In the advanced capitalist countries, the ruling classes used the trade unions and the liberal and social-democratic parties to contain the workers' struggles in the 1970s and then generally discarded them in the 1980s, turning to conservative bourgeois parties.

The victory of Margaret Thatcher in 1979, after five years of sellout by Labour governments, set the pattern. The Thatcher government systematically dismantled one of Europe's strongest trade-union movements and social welfare systems. The only real resistance to this was the 1984-85 coal miners' strike. If that had become an all-out general strike, it might have turned the tide. But it was isolated and defeated, because of the unwillingness of the trade-union bureaucracy, including the National Union of Mineworkers bureaucracy, to generalize the struggle into a class confrontation for power.

The pattern was similar in other advanced capitalist countries. The reformist left, carried to the top by the 1970s upsurge, failed the challenge. The capitalists counterattacked. The workers fell back. And the result was either a conservative government (Reagan, Kohl) or a social-democratic government carrying out conservative policies (Mitterrand).

The imperialist counteroffensive against the semicolonies was both economic and military. In the 1970s the imperialists had lent enormous sums to governments, banks and corporations in the semicolonies, partly to help stabilize these countries and partly to try to find profitable outlets for their surplus capital. In the 1980s the imperialists demanded repayment of these debts, reversing the flow of capital from inflow to outflow for many countries, particularly in Latin America and Africa.

Massive excess capacity drove down the prices of the raw materials and labor-intensive industrial products exported by the dependent countries, while the imperative to repay the debts forced them to sell their products despite the unfavorable terms of trade. When they couldn't meet their payments, the imperialists through the IMF demanded austerity and the opening of their economies.

Countries refusing to accept the imperialist dictates were branded "rogue states" and subjected to economic sanctions and military pressure. The US imposed sanctions on Cuba, Nicaragua, North Korea, Vietnam, Cambodia, Afghanistan, Iran, Iraq, Syria, Libya, Ethiopia, Sudan, and other countries it accused of "supporting terrorism." The other imperialists generally went along, unless they had overriding economic interests in the sanctioned country.
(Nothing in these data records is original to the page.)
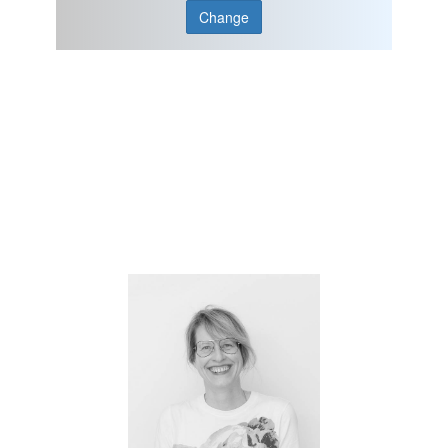
Change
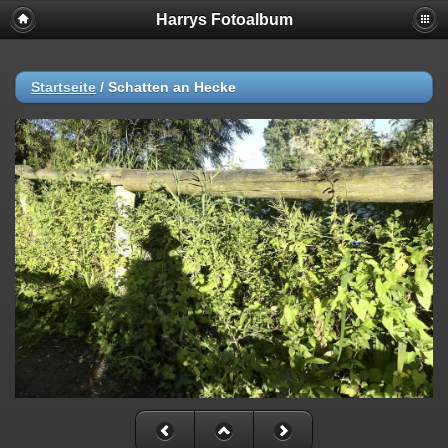
Harrys Fotoalbum
Startseite
/
Schatten an Hecke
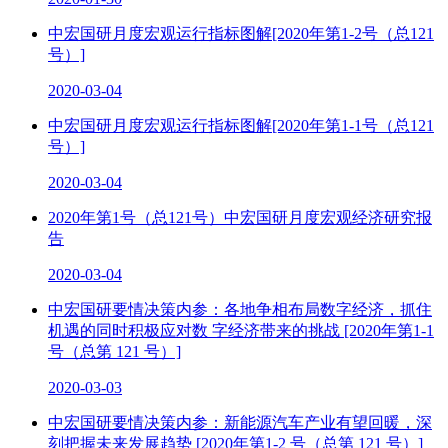
中宏国研月度宏观运行指标图解[2020年第1-2号（总121
号）]
2020-03-04
中宏国研月度宏观运行指标图解[2020年第1-1号（总121
号）]
2020-03-04
2020年第1号（总121号）中宏国研月度宏观经济研究报
告
2020-03-04
中宏国研要情决策内参：各地争相布局数字经济，抓住
机遇的同时积极应对数 字经济带来的挑战 [2020年第1-1
号（总第 121 号）]
2020-03-03
中宏国研要情决策内参：新能源汽车产业有望回暖，深
刻把握未来发展趋势 [2020年第1-2 号（总第 121 号）]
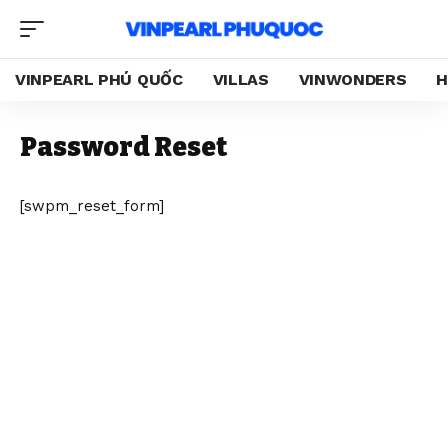
VINPEARL PHÚ QUỐC
VILLAS
VINWONDERS
H
Password Reset
[swpm_reset_form]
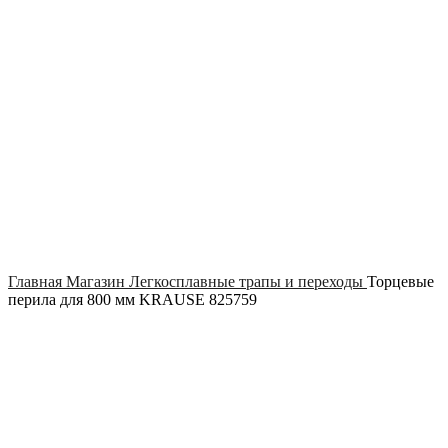
Click to enlarge
Главная
Магазин
Легкосплавные трапы и переходы
Торцевые
перила для 800 мм KRAUSE 825759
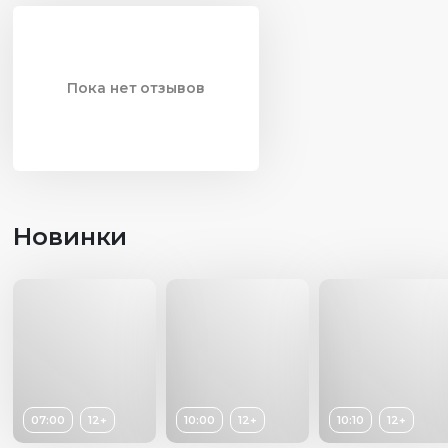
Пока нет отзывов
Новинки
07:00
12+
10:00
12+
10:10
12+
The US also provoked war between Iran and Iraq; supported the Israeli invasion of Lebanon; invaded Grenada and Panama; bombed Libya; sent UNITA against Angola, the MNR against Mozambique, the contras against Nicaragua, and the Mudjahedin against Afghanistan; and waged war on Iraq. Britain supported the US in most of these actions and waged its own war on Argentina in 1982. France usually supported the US and frequently sent troops to "police" its former African colonies.

The main foreign target of the imperialist counteroffensive was the Soviet Union, whose existence allowed the national liberation movements and nationalist governments to resist.
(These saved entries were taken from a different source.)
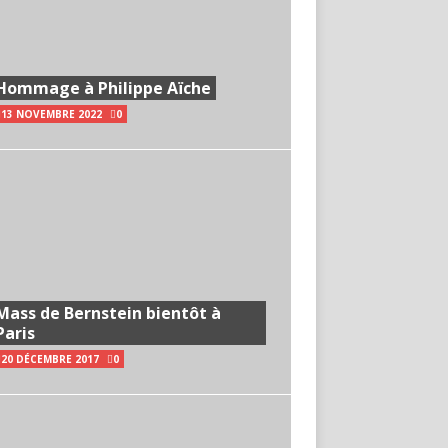
Hommage à Philippe Aïche
13 NOVEMBRE 2022
0
Mass de Bernstein bientôt à
Paris
20 DÉCEMBRE 2017
0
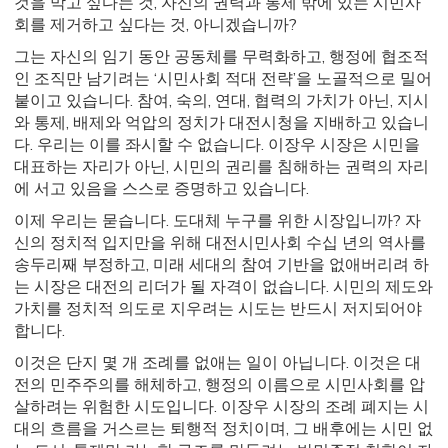
것을 막고 싶다는 것, 자신의 권력과 통제 밖에 있는 시민사
회를 제거하고 싶다는 것, 아니겠습니까?
그는 자신의 임기 동안 공동체를 무력화하고, 행정에 협조적
인 조직만 남기려는 ‘시민사회 적대 전략’을 노골적으로 밀어
붙이고 있습니다. 참여, 숙의, 연대, 협력의 가치가 아닌, 지시
와 통제, 배제와 억압의 정치가 대전시청을 지배하고 있습니
다. 우리는 이를 좌시할 수 없습니다. 이장우 시장은 시민을
대표하는 자리가 아닌, 시민의 권리를 침해하는 권력의 자리
에 서고 있음을 스스로 증명하고 있습니다.
이제 우리는 묻습니다. 도대체 누구를 위한 시장입니까? 자
신의 정치적 입지만을 위해 대전시민사회 수십 년의 역사를
송두리째 부정하고, 미래 세대의 참여 기반을 없애버리려 하
는 시장은 대전의 리더가 될 자격이 없습니다. 시민의 제도와
가치를 정치적 의도로 지우려는 시도는 반드시 저지되어야
합니다.
이것은 단지 몇 개 조례를 없애는 일이 아닙니다. 이것은 대
전의 민주주의를 해체하고, 행정의 이름으로 시민사회를 압
살하려는 위험한 시도입니다. 이장우 시장의 조례 폐지는 시
대의 흐름을 거스르는 퇴행적 정치이며, 그 배후에는 시민 없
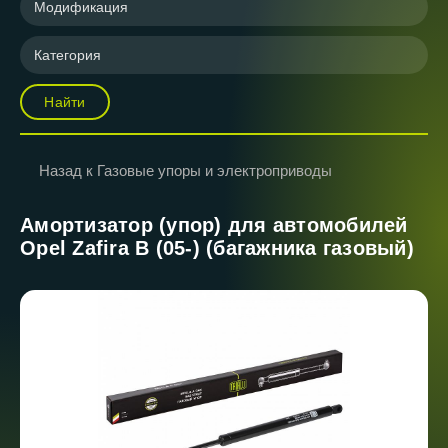
Модификация
Категория
Найти
Назад к Газовые упоры и электроприводы
Амортизатор (упор) для автомобилей
Opel Zafira B (05-) (багажника газовый)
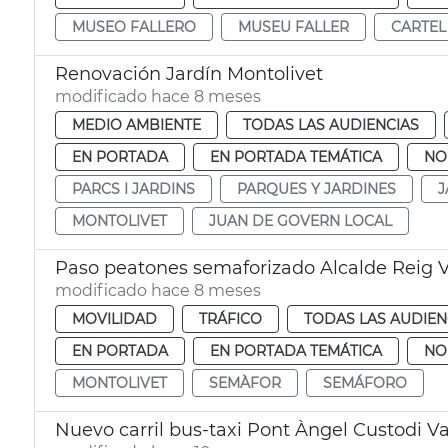
MUSEO FALLERO
MUSEU FALLER
CARTEL
Renovación Jardín Montolivet
modificado hace 8 meses
MEDIO AMBIENTE
TODAS LAS AUDIENCIAS
EN PORTADA
EN PORTADA TEMÁTICA
NO
PARCS I JARDINS
PARQUES Y JARDINES
J
MONTOLIVET
JUAN DE GOVERN LOCAL
Paso peatones semaforizado Alcalde Reig V
modificado hace 8 meses
MOVILIDAD
TRÁFICO
TODAS LAS AUDIEN
EN PORTADA
EN PORTADA TEMÁTICA
NO
MONTOLIVET
SEMÀFOR
SEMÁFORO
Nuevo carril bus-taxi Pont Àngel Custodi V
Combining economic and military measures, the imperialists did everything they could to undermine the Soviet bloc. They drew Eastern Europe into a web of trade and debt and threatened it with new deployments of nuclear weapons. They went all out to subvert antibureaucratic mobilizations, most importantly Solidarnosc.

The US also put direct pressure on the Soviet Union. Using the 1979 Soviet invasion of Afghanistan as an excuse, the Carter administration sharply escalated the arms race. Reagan continued this policy, adding the nutty "star wars" program to the already astronomical US military expenditures. The need to compete with this buildup helped bring down the Soviet Union, already rotten from the contradictions of its Stalinist regime.

The collapse of the Soviet Union cleared the way for the establishment of the "new world order" proclaimed by US President George Bush after the Gulf War and the contemporary scene described above.

Looking to the Future

Having looked at the past and the present, we must now look to the future. We should do so with a certain humility, recognizing that the best brains of Marxism have gotten such assessments wrong.

For example, Marx and Engels in 1850 thought the 1848 revolutions would revive quickly, but the long expansion already underway postponed the next revolutionary upsurge until 1871. Lenin in 1916 thought he might not live to see the revolution. And most Trotskyists, following Trotsky's prognosis on the eve of World War II, expected the war to provoke a revolutionary crisis that would continue until it brought down capitalism.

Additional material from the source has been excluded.